With the Chair of the Securities and Exchange Commission (SEC) Jay Clayton set to leave at the end of the year, the agency is engaged in a flurry of regulatory activity and is expected to finalize regulations for implementing Section 1504 of the Dodd-Frank Act, the landmark Cardin-Lugar provision meant to combat corruption in the oil, gas and mining sector. While the Chair has repeatedly voiced his commitment to fighting corruption, the agency’s proposed rule in March was nearly universally condemned as a handout to Big Oil, incapable of producing the transparency and anti-corruption benefits Congress intended and legally indefensible. The question now is whether the SEC will course-correct and reassert U.S. leadership in the fight against corruption, or whether it will side with the small handful of industry actors intent on keeping their deals with governments shrouded in secrecy.

The Trump administration is rushing to put out a record number of “midnight regulations,” last-minute rules to bind the hands of the next president, which overwhelmingly favor corporate interests. So far, the oil industry has been one of the biggest winners, and anti-corruption watchdogs have their sights on the SEC to see whether it follows the same path.

From leader to laggard

Enacted in 2010, the law that requires the SEC to draft disclosure regulations governing extractive companies’ payments to governments, was intended to shine a light on a notoriously opaque and corrupt industry and give investors and the public information to better evaluate risk and ensure the responsible management of natural resource wealth. An exceptionally diverse group of stakeholders support this bipartisan measure, including investors, citizens of resource-rich countries, extractive companies, U.S. national security and foreign policy experts, anti-corruption experts, economists, and many others.

The history is complex, but the initial transparency rule crafted by the SEC in 2012 was groundbreaking, catalyzing global progress in the fight against corruption. Other nations followed our lead, and today, more than 30 countries in Europe and Canada have mandatory payment disclosure rules in place. Each of these countries has virtually identical rules across the key elements: that disclosure is entirely public, made at the project (meaning the contract or lease) level, and applies to all payments of approximately USD$100,000 or more. In addition to reporting in these jurisdictions, the Extractive Industries Transparency Initiative (EITI), currently implemented by more than 50 countries, uses the same disclosure standard. For more than four years, hundreds of oil, gas, and mining companies listed in other countries have publicly reported their payments to governments at the project-level in every country in which they operate. This includes significant state-owned companies, which means Russian and Chinese state-owned corporations are currently far more transparent than U.S. majors like Chevron and Exxon. 

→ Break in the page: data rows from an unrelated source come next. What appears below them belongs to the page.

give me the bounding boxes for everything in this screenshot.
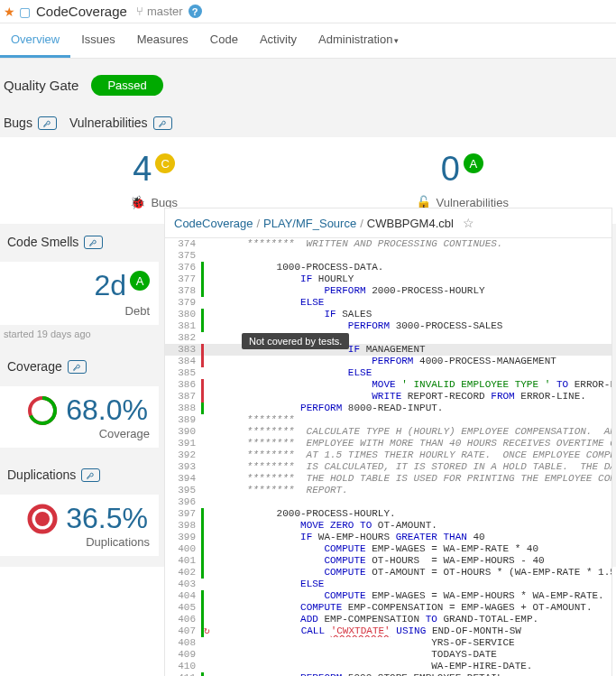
code-text [211,250,611,262]
line-number: 381 [165,320,201,332]
code-line[interactable]: 408 YRS-OF-SERVICE [165,637,611,649]
tab-activity[interactable]: Activity [249,23,308,58]
help-icon[interactable]: ? [188,5,202,18]
code-line[interactable]: 387 WRITE REPORT-RECORD FROM ERROR-LINE. [165,391,611,403]
code-line[interactable]: 376 1000-PROCESS-DATA. [165,262,611,273]
breadcrumb-folder[interactable]: PLAY/MF_Source [263,217,356,230]
code-line[interactable]: 401 COMPUTE OT-HOURS = WA-EMP-HOURS - 40 [165,555,611,567]
key-icon[interactable] [84,236,103,249]
coverage-marker [201,579,204,590]
issue-marker-icon[interactable]: ↻ [204,625,210,637]
debt-rating: A [130,271,150,291]
security-section-header: Bugs Vulnerabilities [0,108,616,137]
key-icon[interactable] [153,116,172,130]
code-line[interactable]: 395 ******** REPORT. [165,485,611,496]
coverage-marker [201,320,204,332]
line-number: 374 [165,238,201,250]
coverage-marker [201,496,204,508]
code-line[interactable]: 383 IF MANAGEMENT [165,344,611,356]
code-text: PERFORM 2000-PROCESS-HOURLY [211,285,611,297]
code-line[interactable]: 404 COMPUTE EMP-WAGES = WA-EMP-HOURS * W… [165,590,611,602]
code-line[interactable]: 389 ******** [165,414,611,426]
code-line[interactable]: 374 ******** WRITTEN AND PROCESSING CONT… [165,238,611,250]
code-line[interactable]: 406 ADD EMP-COMPENSATION TO GRAND-TOTAL-… [165,614,611,625]
code-line[interactable]: 400 COMPUTE EMP-WAGES = WA-EMP-RATE * 40 [165,543,611,555]
code-line[interactable]: 398 MOVE ZERO TO OT-AMOUNT. [165,520,611,532]
code-line[interactable]: 407↻ CALL 'CWXTDATE' USING END-OF-MONTH-… [165,625,611,637]
coverage-marker [201,602,204,614]
line-number: 408 [165,637,201,649]
code-line[interactable]: 409 TODAYS-DATE [165,649,611,661]
code-line[interactable]: 411 PERFORM 5000-STORE-EMPLOYEE-DETAIL. [165,672,611,676]
code-line[interactable]: 381 PERFORM 3000-PROCESS-SALES [165,320,611,332]
code-text: WA-EMP-HIRE-DATE. [211,661,611,672]
code-line[interactable]: 384 PERFORM 4000-PROCESS-MANAGEMENT [165,356,611,367]
line-number: 382 [165,332,201,344]
code-area[interactable]: 374 ******** WRITTEN AND PROCESSING CONT… [165,238,611,676]
tab-overview[interactable]: Overview [0,23,70,58]
coverage-marker [201,285,204,297]
coverage-panel[interactable]: 68.0% Coverage [0,386,159,448]
code-line[interactable]: 385 ELSE [165,367,611,379]
line-number: 395 [165,485,201,496]
dup-panel[interactable]: 36.5% Duplications [0,495,159,556]
coverage-marker [201,567,204,579]
code-line[interactable]: 378 PERFORM 2000-PROCESS-HOURLY [165,285,611,297]
debt-panel[interactable]: 2d A Debt [0,262,159,325]
dup-section-header: Duplications [4,460,162,489]
bugs-metric[interactable]: 4 C 🐞Bugs [0,152,308,209]
code-text: COMPUTE OT-AMOUNT = OT-HOURS * (WA-EMP-R… [211,567,611,579]
code-line[interactable]: 380 IF SALES [165,309,611,320]
tab-code[interactable]: Code [199,23,249,58]
favorite-outline-icon[interactable]: ☆ [463,216,474,230]
line-number: 391 [165,438,201,449]
code-text: PERFORM 3000-PROCESS-SALES [211,320,611,332]
tab-measures[interactable]: Measures [126,23,199,58]
breadcrumb: CodeCoverage / PLAY/MF_Source / CWBBPGM4… [165,208,611,238]
code-line[interactable]: 405 COMPUTE EMP-COMPENSATION = EMP-WAGES… [165,602,611,614]
code-line[interactable]: 396 [165,496,611,508]
code-line[interactable]: 392 ******** AT 1.5 TIMES THEIR HOURLY R… [165,449,611,461]
code-text: ******** THE HOLD TABLE IS USED FOR PRIN… [211,473,611,485]
line-number: 375 [165,250,201,262]
key-icon[interactable] [81,468,100,482]
code-line[interactable]: 394 ******** THE HOLD TABLE IS USED FOR … [165,473,611,485]
code-line[interactable]: 399 IF WA-EMP-HOURS GREATER THAN 40 [165,532,611,543]
code-line[interactable]: 375 [165,250,611,262]
code-text: ELSE [211,367,611,379]
code-line[interactable]: 377 IF HOURLY [165,273,611,285]
code-text: COMPUTE OT-HOURS = WA-EMP-HOURS - 40 [211,555,611,567]
smells-section-header: Code Smells [4,227,162,256]
key-icon[interactable] [38,116,57,130]
line-number: 393 [165,461,201,473]
code-line[interactable]: 403 ELSE [165,579,611,590]
line-number: 383 [165,344,201,356]
line-number: 411 [165,672,201,676]
coverage-donut-icon [26,394,59,427]
code-line[interactable]: 386 MOVE ' INVALID EMPLOYEE TYPE ' TO ER… [165,379,611,391]
tab-administration[interactable]: Administration▾ [308,23,409,58]
code-line[interactable]: 391 ******** EMPLOYEE WITH MORE THAN 40 … [165,438,611,449]
favorite-icon[interactable]: ★ [4,5,15,19]
code-line[interactable]: 388 PERFORM 8000-READ-INPUT. [165,403,611,414]
coverage-marker [201,473,204,485]
code-line[interactable]: 402 COMPUTE OT-AMOUNT = OT-HOURS * (WA-E… [165,567,611,579]
code-line[interactable]: 390 ******** CALCULATE TYPE H (HOURLY) E… [165,426,611,438]
code-line[interactable]: 379 ELSE [165,297,611,309]
code-line[interactable]: 410 WA-EMP-HIRE-DATE. [165,661,611,672]
coverage-value: 68.0% [66,394,148,427]
project-name[interactable]: CodeCoverage [36,4,127,19]
line-number: 399 [165,532,201,543]
coverage-marker [201,250,204,262]
debt-value: 2d [94,269,126,302]
breadcrumb-root[interactable]: CodeCoverage [174,217,253,230]
vuln-metric[interactable]: 0 A 🔓Vulnerabilities [308,152,617,209]
tab-issues[interactable]: Issues [70,23,126,58]
line-number: 392 [165,449,201,461]
branch-name[interactable]: master [147,5,183,18]
code-line[interactable]: 393 ******** IS CALCULATED, IT IS STORED… [165,461,611,473]
code-text: 1000-PROCESS-DATA. [211,262,611,273]
code-line[interactable]: 397 2000-PROCESS-HOURLY. [165,508,611,520]
code-line[interactable]: 382 ELSE [165,332,611,344]
key-icon[interactable] [68,360,87,374]
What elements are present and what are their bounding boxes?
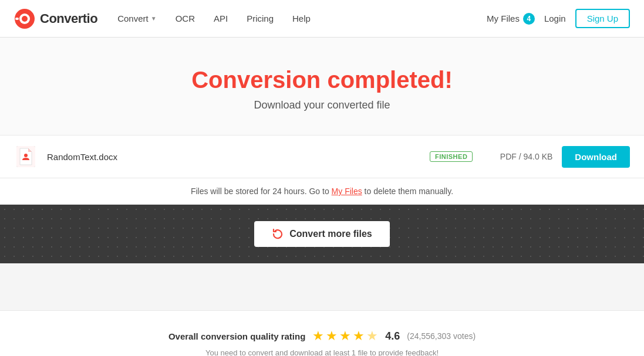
star-3: ★ [339,328,351,344]
svg-point-7 [24,154,28,157]
star-2: ★ [326,328,338,344]
file-size: PDF / 94.0 KB [482,152,552,161]
star-4: ★ [353,328,365,344]
status-badge: FINISHED [430,151,473,162]
nav-right: My Files 4 Login Sign Up [487,9,630,28]
rating-votes: (24,556,303 votes) [407,331,476,341]
file-name: RandomText.docx [47,152,141,162]
stars: ★ ★ ★ ★ ★ [312,328,378,344]
signup-button[interactable]: Sign Up [575,9,630,28]
logo[interactable]: Convertio [14,8,97,29]
login-link[interactable]: Login [544,13,566,23]
info-message-end: to delete them manually. [365,187,454,196]
my-files-badge: 4 [523,13,535,25]
nav-convert[interactable]: Convert ▼ [109,9,164,28]
star-1: ★ [312,328,324,344]
nav-api[interactable]: API [205,9,236,28]
spacer-section [0,263,644,310]
logo-icon [14,8,35,29]
navbar: Convertio Convert ▼ OCR API Pricing Help… [0,0,644,38]
rating-score: 4.6 [385,330,400,343]
my-files-info-link[interactable]: My Files [332,187,362,196]
logo-text: Convertio [40,11,97,26]
nav-pricing[interactable]: Pricing [238,9,282,28]
my-files-link[interactable]: My Files 4 [487,13,535,25]
star-half: ★ [366,328,378,344]
rating-section: Overall conversion quality rating ★ ★ ★ … [0,310,644,356]
rating-row: Overall conversion quality rating ★ ★ ★ … [14,328,630,344]
svg-rect-3 [15,18,19,20]
hero-title: Conversion completed! [0,67,644,93]
nav-links: Convert ▼ OCR API Pricing Help [109,9,487,28]
rating-note: You need to convert and download at leas… [14,348,630,356]
rating-label: Overall conversion quality rating [168,331,305,341]
info-message: Files will be stored for 24 hours. Go to [191,187,329,196]
pdf-file-icon: PDF [16,146,35,167]
hero-subtitle: Download your converted file [0,99,644,111]
convert-more-label: Convert more files [289,229,372,239]
file-row: PDF RandomText.docx FINISHED PDF / 94.0 … [0,135,644,178]
svg-point-2 [22,16,28,22]
nav-ocr[interactable]: OCR [167,9,203,28]
file-icon-wrap: PDF [14,145,38,168]
nav-help[interactable]: Help [284,9,319,28]
convert-more-button[interactable]: Convert more files [254,221,389,247]
convert-more-section: Convert more files [0,205,644,263]
file-section: PDF RandomText.docx FINISHED PDF / 94.0 … [0,135,644,178]
chevron-down-icon: ▼ [151,15,157,22]
info-bar: Files will be stored for 24 hours. Go to… [0,178,644,205]
hero-section: Conversion completed! Download your conv… [0,38,644,135]
refresh-icon [272,228,284,240]
download-button[interactable]: Download [562,146,630,168]
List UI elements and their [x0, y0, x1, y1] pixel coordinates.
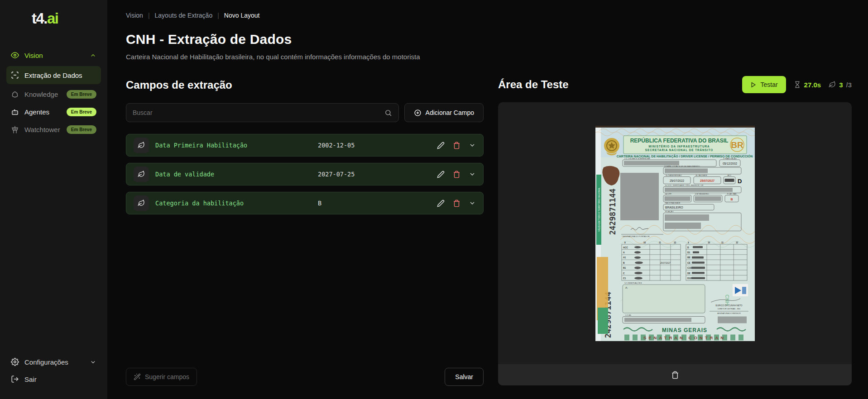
doc-label-acc: ACC	[727, 174, 731, 176]
cnh-document-image: REPÚBLICA FEDERATIVA DO BRASIL MINISTÉRI…	[595, 126, 755, 341]
gear-icon	[11, 358, 19, 366]
coming-soon-badge: Em Breve	[67, 125, 96, 134]
extraction-field-row[interactable]: Data Primeira Habilitação 2002-12-05	[126, 134, 484, 157]
sidebar-item-extracao-de-dados[interactable]: Extração de Dados	[6, 66, 101, 84]
svg-text:DE: DE	[687, 271, 691, 274]
document-preview-area: REPÚBLICA FEDERATIVA DO BRASIL MINISTÉRI…	[498, 102, 852, 364]
sidebar-item-label: Sair	[24, 375, 37, 383]
field-counter-stat: 3/3	[829, 81, 852, 89]
sidebar-item-label: Agentes	[24, 108, 49, 116]
test-button[interactable]: Testar	[742, 76, 786, 93]
suggest-fields-button[interactable]: Sugerir campos	[126, 368, 197, 386]
delete-field-button[interactable]	[453, 142, 460, 149]
detran-flag-icon	[733, 284, 748, 296]
delete-field-button[interactable]	[453, 200, 460, 207]
delete-field-button[interactable]	[453, 171, 460, 178]
redaction-box	[724, 179, 734, 182]
robot-icon	[11, 108, 19, 116]
timer-stat: 27.0s	[794, 81, 821, 89]
breadcrumb-vision[interactable]: Vision	[126, 12, 143, 19]
redaction-box	[624, 318, 691, 322]
field-value: 2027-07-25	[318, 171, 355, 178]
doc-label-emitter-signature: ASSINATURA DO EMISSOR	[717, 312, 741, 314]
doc-validity-value: 25/07/2027	[700, 179, 715, 182]
expand-field-button[interactable]	[469, 142, 476, 149]
edit-field-button[interactable]	[437, 142, 445, 149]
leaf-icon	[134, 195, 149, 211]
svg-text:D: D	[687, 246, 689, 248]
test-area-panel: Área de Teste Testar 27.0s	[498, 76, 852, 399]
page-subtitle: Carteira Nacional de Habilitação brasile…	[126, 53, 852, 61]
counter-total: /3	[846, 81, 852, 89]
breadcrumb-current: Novo Layout	[224, 12, 260, 19]
save-button[interactable]: Salvar	[445, 368, 484, 386]
breadcrumb: Vision | Layouts de Extração | Novo Layo…	[126, 12, 852, 19]
doc-label-nationality: NACIONALIDADE	[665, 202, 681, 204]
sidebar-item-label: Vision	[24, 52, 43, 59]
search-input[interactable]	[133, 109, 380, 116]
doc-bottom-band: SENATRAN CONTRAN	[643, 335, 725, 340]
suggest-fields-label: Sugerir campos	[145, 373, 189, 380]
main-content: Vision | Layouts de Extração | Novo Layo…	[107, 0, 868, 399]
scan-text-icon	[11, 71, 19, 79]
sidebar-item-agentes[interactable]: Agentes Em Breve	[6, 104, 101, 120]
plus-circle-icon	[414, 109, 422, 117]
sidebar-item-label: Extração de Dados	[24, 71, 82, 79]
doc-label-identity: 4c DOC. IDENTIDADE / ÓRG. EMISSOR / UF	[665, 184, 704, 186]
svg-text:D1: D1	[687, 251, 691, 253]
search-box	[126, 103, 399, 122]
field-value: 2002-12-05	[318, 142, 355, 149]
sidebar-item-configuracoes[interactable]: Configurações	[6, 354, 101, 370]
extraction-fields-list: Data Primeira Habilitação 2002-12-05	[126, 134, 484, 214]
sidebar-item-watchtower[interactable]: Watchtower Em Breve	[6, 121, 101, 138]
redaction-box	[664, 196, 690, 201]
doc-label-cpf: 4d CPF	[665, 193, 671, 195]
field-value: B	[318, 200, 321, 207]
redaction-box	[665, 214, 709, 221]
sidebar-item-sair[interactable]: Sair	[6, 371, 101, 387]
page-title: CNH - Extração de Dados	[126, 32, 852, 47]
extraction-field-row[interactable]: Categoria da habilitação B	[126, 192, 484, 214]
add-field-label: Adicionar Campo	[426, 109, 474, 116]
doc-br-logo: BR	[731, 140, 743, 150]
breadcrumb-separator: |	[217, 12, 219, 19]
leaf-icon	[829, 81, 836, 88]
doc-serial-number: 2429871144	[608, 188, 617, 234]
tower-icon	[11, 126, 19, 134]
doc-header-country: REPÚBLICA FEDERATIVA DO BRASIL	[630, 137, 728, 144]
expand-field-button[interactable]	[469, 200, 476, 207]
svg-text:A: A	[623, 251, 625, 253]
edit-field-button[interactable]	[437, 171, 445, 178]
edit-field-button[interactable]	[437, 200, 445, 207]
expand-field-button[interactable]	[469, 171, 476, 178]
doc-label-holder-signature: 7 ASSINATURA DO PORTADOR	[622, 235, 649, 238]
doc-observations-value: A;	[625, 286, 628, 289]
doc-label-first-license: 1ª HABILITAÇÃO	[723, 157, 736, 159]
redaction-box	[718, 316, 747, 323]
redaction-box	[665, 168, 708, 173]
app-logo[interactable]: t4.ai	[32, 10, 101, 27]
svg-text:C1: C1	[623, 276, 626, 279]
doc-label-name: 2 e 1 NOME E SOBRENOME	[624, 157, 650, 159]
play-icon	[750, 82, 756, 88]
delete-test-image-button[interactable]	[671, 371, 679, 379]
doc-label-cat: 9 CAT. HAB	[727, 193, 736, 195]
add-field-button[interactable]: Adicionar Campo	[404, 103, 484, 122]
save-label: Salvar	[455, 373, 473, 380]
brain-icon	[11, 90, 19, 99]
extraction-field-row[interactable]: Data de validade 2027-07-25	[126, 163, 484, 185]
test-button-label: Testar	[760, 81, 777, 88]
sidebar-item-vision[interactable]: Vision	[6, 47, 101, 63]
sidebar-item-label: Watchtower	[24, 126, 60, 133]
eye-icon	[11, 51, 19, 59]
doc-header-secretary: SECRETARIA NACIONAL DE TRÂNSITO	[645, 148, 713, 152]
logo-text-ai: ai	[47, 10, 58, 27]
breadcrumb-layouts[interactable]: Layouts de Extração	[155, 12, 213, 19]
breadcrumb-separator: |	[148, 12, 150, 19]
doc-nationality-value: BRASILEIRO	[665, 206, 683, 209]
search-icon	[384, 109, 392, 117]
sidebar-item-label: Knowledge	[24, 90, 58, 98]
redaction-box	[665, 188, 733, 192]
sidebar-item-knowledge[interactable]: Knowledge Em Breve	[6, 86, 101, 103]
leaf-icon	[134, 166, 149, 182]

As the International Monetary Fund recently recognized, the transparency standard in these jurisdictions and the EITI has become the international norm. The industry standard is now full project-level payment transparency, and most companies are on board. Only a handful of U.S. corporations continue to oppose any meaningful transparency, most notably, ExxonMobil and Chevron and the lobbying groups that do their dirty work, the American Petroleum Institute (API), in particular.

The SEC’s proposed rule

Although the SEC put out strong regulations in 2016, that rule became the first victim of the Trump administration’s aggressive deregulatory agenda. Using the Congressional Review Act (CRA), a little known law that sets up a procedure for Congress to “disapprove” regulations, the rule was sent back to the SEC for a third round of rulemaking.

The CRA states that a new regulation cannot be “substantially the same” as one that was disapproved. What this means has been a major question for the SEC during this rulemaking. Critically, however, the CRA does not amend or repeal Section 1504, the original statutory directive that compels the SEC to issue pro-disclosure regulations that further the international transparency standard. In its March proposed rule, the SEC took the position that it must weaken essentially every feature of the rule and align nearly perfectly with API’s position.

Significantly, every commenter that addressed the legal issues around the CRA during the public comment period argued that the SEC’s approach was overly broad and legally flawed (see for example here and here). Our submission explained why the final rule will be vulnerable to legal challenge if the SEC does not strengthen it and outlined a better path that would enable SEC to put out a sufficiently different rule that still aligns with other markets and satisfies Section 1504.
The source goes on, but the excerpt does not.